Mark, I've seen a lot of red lotus plants out there, but never any as nice as the one I got. I don't know if its the species we got or what. You're gonna love that plant. I got mine from Buck, I'm don't know where he got it from, but its a special breed. Its hearty, grows like crazy and its always red, even when the ferts are less than perfect, this breed just shines. If you see a shoot starting to reach for the surface just clip it, most of the shoots stay low as long as you keep it trimmed.

Marcel


----------



## bastalker (Dec 8, 2004)

m.lemay said:


> Mark, I've seen a lot of red lotus plants out there, but never any as nice as the one I got. I don't know if its the species we got or what. You're gonna love that plant. I got mine from Buck, I'm don't know where he got it from, but its a special breed. Its hearty, grows like crazy and its always red, even when the ferts are less than perfect, this breed just shines. If you see a shoot starting to reach for the surface just clip it, most of the shoots stay low as long as you keep it trimmed.
> 
> Marcel


Ya sent me a gem Marcel! It has grown great in the tank...It is hearty, an just spreads nicely. Yes it is always red...Like I said, no shoots, just spreading along the substrate.

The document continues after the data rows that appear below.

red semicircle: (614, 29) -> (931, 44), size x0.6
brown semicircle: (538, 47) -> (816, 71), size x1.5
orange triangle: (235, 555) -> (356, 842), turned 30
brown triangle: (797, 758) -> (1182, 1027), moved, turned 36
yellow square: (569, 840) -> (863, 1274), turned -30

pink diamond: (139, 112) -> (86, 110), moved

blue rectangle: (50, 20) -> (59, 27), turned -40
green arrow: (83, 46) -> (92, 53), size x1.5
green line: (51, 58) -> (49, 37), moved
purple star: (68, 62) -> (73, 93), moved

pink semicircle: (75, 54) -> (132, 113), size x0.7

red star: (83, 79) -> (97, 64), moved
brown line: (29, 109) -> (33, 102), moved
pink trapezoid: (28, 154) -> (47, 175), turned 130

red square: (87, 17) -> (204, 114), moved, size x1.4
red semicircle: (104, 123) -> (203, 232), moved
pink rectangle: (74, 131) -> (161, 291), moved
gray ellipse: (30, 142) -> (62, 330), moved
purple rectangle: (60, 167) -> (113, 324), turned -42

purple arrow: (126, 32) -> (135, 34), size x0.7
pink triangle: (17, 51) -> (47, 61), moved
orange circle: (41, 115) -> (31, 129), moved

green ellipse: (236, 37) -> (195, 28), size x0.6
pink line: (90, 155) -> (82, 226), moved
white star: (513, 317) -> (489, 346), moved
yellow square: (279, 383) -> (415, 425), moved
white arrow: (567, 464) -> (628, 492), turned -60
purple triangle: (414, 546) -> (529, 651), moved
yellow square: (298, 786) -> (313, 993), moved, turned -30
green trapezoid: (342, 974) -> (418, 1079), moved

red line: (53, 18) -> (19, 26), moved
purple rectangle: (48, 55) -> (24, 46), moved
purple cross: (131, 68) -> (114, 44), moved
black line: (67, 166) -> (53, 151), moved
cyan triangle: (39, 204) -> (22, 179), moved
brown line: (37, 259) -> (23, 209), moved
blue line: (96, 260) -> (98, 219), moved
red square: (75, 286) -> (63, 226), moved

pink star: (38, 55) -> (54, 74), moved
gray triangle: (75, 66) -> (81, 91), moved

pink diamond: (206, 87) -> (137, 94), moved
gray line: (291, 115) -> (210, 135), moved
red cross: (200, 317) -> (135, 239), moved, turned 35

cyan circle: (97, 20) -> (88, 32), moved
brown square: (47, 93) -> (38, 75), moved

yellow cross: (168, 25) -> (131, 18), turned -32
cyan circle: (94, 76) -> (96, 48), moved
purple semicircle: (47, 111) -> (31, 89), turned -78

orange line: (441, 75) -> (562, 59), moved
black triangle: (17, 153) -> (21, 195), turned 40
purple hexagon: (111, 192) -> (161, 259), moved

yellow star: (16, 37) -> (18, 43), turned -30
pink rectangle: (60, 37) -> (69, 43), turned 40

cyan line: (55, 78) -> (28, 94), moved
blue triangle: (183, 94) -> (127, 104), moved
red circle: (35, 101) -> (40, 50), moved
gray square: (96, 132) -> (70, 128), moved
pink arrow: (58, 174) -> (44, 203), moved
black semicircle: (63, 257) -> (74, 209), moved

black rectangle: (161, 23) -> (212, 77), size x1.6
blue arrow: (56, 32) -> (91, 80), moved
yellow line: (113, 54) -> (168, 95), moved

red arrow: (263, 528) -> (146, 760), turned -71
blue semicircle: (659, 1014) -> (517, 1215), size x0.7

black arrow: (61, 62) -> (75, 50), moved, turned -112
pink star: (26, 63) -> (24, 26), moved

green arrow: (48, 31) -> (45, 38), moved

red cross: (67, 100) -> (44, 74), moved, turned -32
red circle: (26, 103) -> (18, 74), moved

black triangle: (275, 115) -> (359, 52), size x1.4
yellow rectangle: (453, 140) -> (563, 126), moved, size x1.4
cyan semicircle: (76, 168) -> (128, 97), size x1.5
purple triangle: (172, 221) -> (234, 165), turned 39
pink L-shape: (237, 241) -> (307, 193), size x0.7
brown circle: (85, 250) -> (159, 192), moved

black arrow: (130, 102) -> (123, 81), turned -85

Jeremy....I am workin on the water params right now, but I think in a month I can send ya some clippings. The tank is leveling out at the moment. GW is goin away, an everything is growing great. Let me see what I can do. I would love for you to get a piece of this plant. It is outrageous. roud:


----------



## Jeremy S (Feb 4, 2004)

Bastalker, I’d absolutely love it if I could get one of those lotuses. They sound amazing. When you’re ready I’d be willing to do a trade since I have quite a few other plants that are growing like crazy. Just let me know and we can start a PM.

Thanks, Jeremy.


----------



## Overfloater (Jan 12, 2004)

You guys seem to be forgetting that Seachem root tabs are for micros only. micros are obviously not needed in nearly the quantity that macros are needed. Put 1/4 a Jobes stick under your lotus and I can almost guarantee it will grow much better.


----------



## Kris (Feb 27, 2004)

mark--
my lotus looks like yours. it is growing out as well. i love it!
you indeed got lucky with that gem from marcel, mine came from a fellow-enthusiast here and i couldn't have purposefully gotten a better plant!
kris


----------



## PeteyPob (Apr 26, 2004)

I order plants from aquariumplants.com a long time ago and with my order I also ordered one of their red tiger lotuses. It was also in a bulb I got it to sprout two leaves but didnt have much success either. I bought another from a member here and it grows a new leaf every week! I probably didnt grow it right but the one I have now is a MONSTER. 
Pete


----------



## Buck (Oct 13, 2002)

Those are beauties Marcel. I also had some greens that were sweet lookin. Believe it or not I had gotten those for free from an LFS near me. The woman was pulling them out of a tank and ready to throw them out because they had been in the tank for 3 weeks and thought they were dead. I told her that I would take them if you are going to throw them out... LOL
They were just bulbs with no shoots.

Somewhere in this house I have a bag with 6 more bulbs of that strain but I'll be danged if I can find them. :icon_redf 

This photo shows the tank when I had the greens also ... roud:


----------



## bastalker (Dec 8, 2004)

> Just let me know and we can start a PM.


Will do! roud: 

Buck, Hope mine winds up lookin like that!! :wink:


----------